--- What this task involves ---
Please return the records below exactly as they appear, leaving every picture out.

--- Available data ---
☆ ☆ ☆ ☆

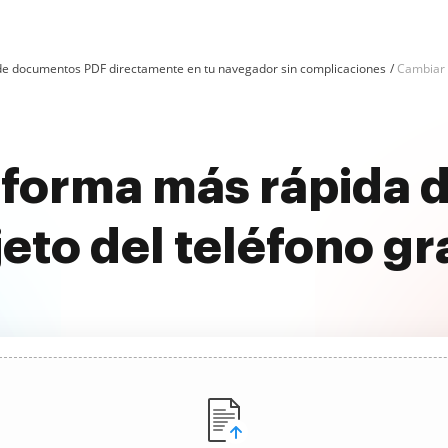
n de documentos PDF directamente en tu navegador sin complicaciones
Cambiar o
 forma más rápida d
eto del teléfono gr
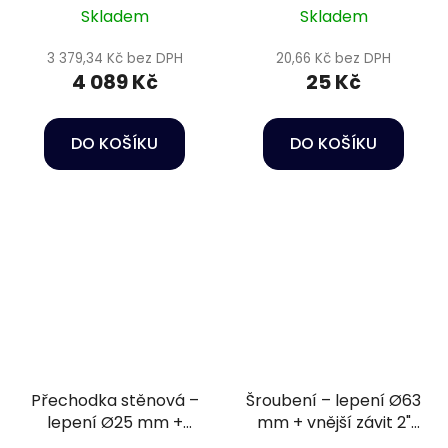
Skladem
Skladem
3 379,34 Kč bez DPH
20,66 Kč bez DPH
4 089 Kč
25 Kč
DO KOŠÍKU
DO KOŠÍKU
Přechodka stěnová –
Šroubení – lepení Ø63
lepení Ø25 mm +
mm + vnější závit 2"
vnitřní závit 1" PN16
PN16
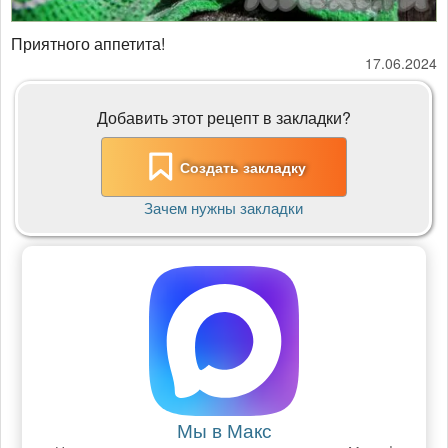
Приятного аппетита!
17.06.2024
Добавить этот рецепт в закладки?
Создать закладку
Зачем нужны закладки
Мы в Макс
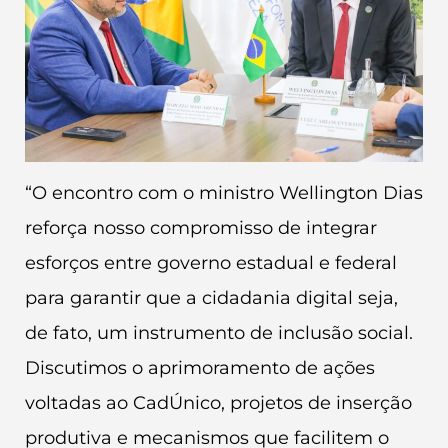
“O encontro com o ministro Wellington Dias
reforça nosso compromisso de integrar
esforços entre governo estadual e federal
para garantir que a cidadania digital seja,
de fato, um instrumento de inclusão social.
Discutimos o aprimoramento de ações
voltadas ao CadÚnico, projetos de inserção
produtiva e mecanismos que facilitem o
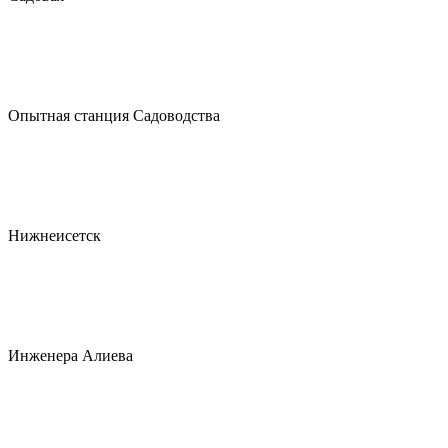
Опытная станция Садоводства
Нижнеисетск
Инженера Алиева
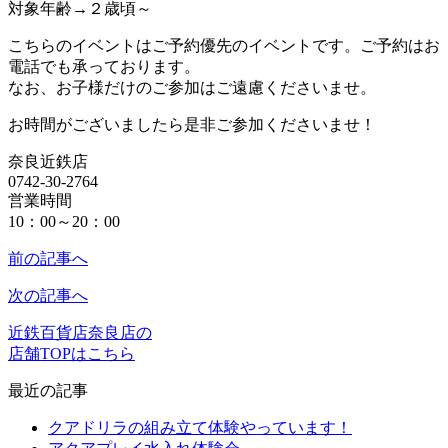
対象年齢→２歳頃～
こちらのイベントはご予約優先のイベントです。ご予約はお
電話でも承っております。
なお、お子様だけのご参加はご遠慮くださいませ。
お時間がございましたら是非ご参加くださいませ！
奈良近鉄店
0742-30-2764
営業時間
10：00～20：00
前の記事へ
次の記事へ
近鉄百貨店奈良店の
店舗TOPはこちら
最近の記事
クアドリラの組み立て体験やっています！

☆ ☆ ☆ ☆

--- Reply to the exercise ---
n de documentos PDF directamente en tu navegador sin complicaciones
Cambiar o
 forma más rápida d
eto del teléfono gr
Skladem
Skladem
3 379,34 Kč bez DPH
20,66 Kč bez DPH
4 089 Kč
25 Kč
DO KOŠÍKU
DO KOŠÍKU
Přechodka stěnová –
Šroubení – lepení Ø63
lepení Ø25 mm +
mm + vnější závit 2"
vnitřní závit 1" PN16
PN16
Приятного аппетита!
17.06.2024
Добавить этот рецепт в закладки?
Создать закладку
Зачем нужны закладки
Мы в Макс
“O encontro com o ministro Wellington Dias
reforça nosso compromisso de integrar
esforços entre governo estadual e federal
para garantir que a cidadania digital seja,
de fato, um instrumento de inclusão social.
Discutimos o aprimoramento de ações
voltadas ao CadÚnico, projetos de inserção
produtiva e mecanismos que facilitem o
Опытная станция Садоводства
Нижнеисетск
Инженера Алиева
対象年齢→２歳頃～
こちらのイベントはご予約優先のイベントです。ご予約はお
電話でも承っております。
なお、お子様だけのご参加はご遠慮くださいませ。
お時間がございましたら是非ご参加くださいませ！
奈良近鉄店
0742-30-2764
営業時間
10：00～20：00
前の記事へ
次の記事へ
近鉄百貨店奈良店の
店舗TOPはこちら
最近の記事
クアドリラの組み立て体験やっています！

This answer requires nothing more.